UPDATE: Ronnie had a stroke at the beginning of December and lost a lot of mobility on his right side but he's doing okay, recovering at a care center in Canton and going through physical therapy. Meanwhile, Colleen and Jilleien, who raised over $12,000 to help him, have put together a committee to find a permanent housing option for him. They are continuing to raise money to get him an apartment because they refuse to put him back out on the streets when he's done recovering.
You can donate here.
Something as simple as a new suit means so much to Ronnie Johnson.
"I am so happy I don't know what to do," Johnson said.
To Ronnie, it's love and hope, some of the highest highs during his lowest of lows.
"It's been a while since I have a nice, fitted one," Johnson said. "I never thought anything like this would ever come my way."
Ronnie was born blind. He worked hard all his life, never letting it get in the way.
"I used to be a building engineer," Johnson said. "I can fix anything in the house, from the roof to the basement. Heating, plumbing, air conditioning, boilers in big buildings."
That's how he met his wife Barbara.
"We began to go out and date and we got married in '95," Johnson said.
But this last decade, he has found himself on the streets, waiting 3 years for public housing. That's how he met Colleen Rippey and Jilleien Franquelli. With their nonprofit Simple Sacrifice they deliver over 100 bagged lunches to Baltimore's homeless every Sunday. Ronnie became a regular.
"A couple times, I needed an umbrella, they helped me out with an umbrella. They are very nice people," Johnson said.
"He travels an hour to see us. He's such a bright spot," Franquelli said.
But on Sunday, they knew something was wrong. After giving out the lunches, he told them Barbara has passed away.
"We knew that his wife had been sick. We thought maybe it would be longer," Franquelli said.
"We just all embraced him. Everyone was crying," Rippey said.
"That meant a lot to me because they let me know that they cared," Johnson said.
Colleen and Jilleien knew they had to do something. They put a call out on Facebook for donations and it took off.
"It clearly touched people just like he touched us," Rippey said.
So far, they have raised around $10,000 and that doesn't include all the donated services: a week's stay at a hotel, grooming services and a new suit. Sharp Dressed Man founder Christopher Schafer invited them in for a fitting.
"It is so heartwarming to see someone who thought the world has forgotten about him. Whose family has forgotten about him. We’ve had strangers that are so touched by his story and for me, it’s so overwhelming. For us, it’s so overwhelming. Even for Ronnie, it’s overwhelming," Franquelli said.
Ronnie hopes his story shows a little love goes a long way.

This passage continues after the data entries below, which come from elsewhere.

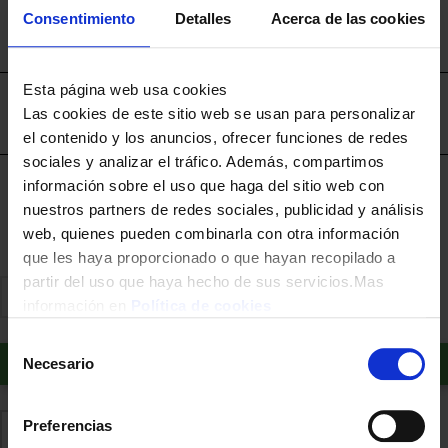
Splits, Ventiladores de Techo, Campanas y Termos.
Consentimiento
Detalles
Acerca de las cookies
Contratar instalación aparte
La recogida del antiguo electrodoméstico
Esta página web usa cookies
Envíos disponibles únicamente en la Región de
Las cookies de este sitio web se usan para personalizar
Murcia.
el contenido y los anuncios, ofrecer funciones de redes
sociales y analizar el tráfico. Además, compartimos
Financia a plazos con Cetelem
información sobre el uso que haga del sitio web con
nuestros partners de redes sociales, publicidad y análisis
+ info
web, quienes pueden combinarla con otra información
que les haya proporcionado o que hayan recopilado a
partir del uso que haya hecho de sus servicios.Mas
información en
Política de cookies
Selección
Añadir al carrito
Necesario
de
consentimiento
Preferencias
Comparte
Añadir a favoritos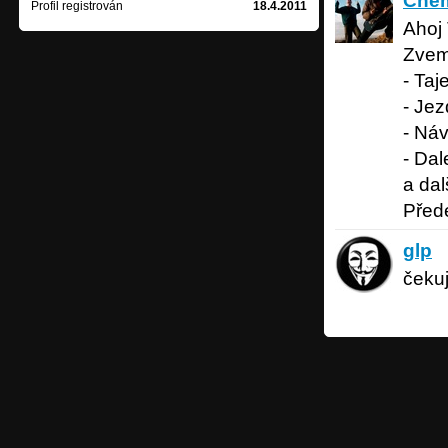
Chem
Profil registrován
18.4.2011
Ahoj 
Zveme
- Taj
- Je
- Ná
- Da
a dalš
Přede
glp
38 let
glp
čeku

"We travel around the city and it seems like nobody cares, even your families at times, and these ladies, they come and they share the time with us and let us know that they love and they care about us," Johnson said.
After they get him some new shoes and help with his wife's service, Jilleien and Colleen want to use the money to find him permanent housing.
"He is a very hardworking man and he worked very to live a dream he had and we want to make that possible for him," Franquelli said.
As for Ronnie, he is very grateful, and has big plans for his new suit.
"I go out and I pray for a lot of people on the streets so, other than the funeral, it’s going to be well used," Johnson said.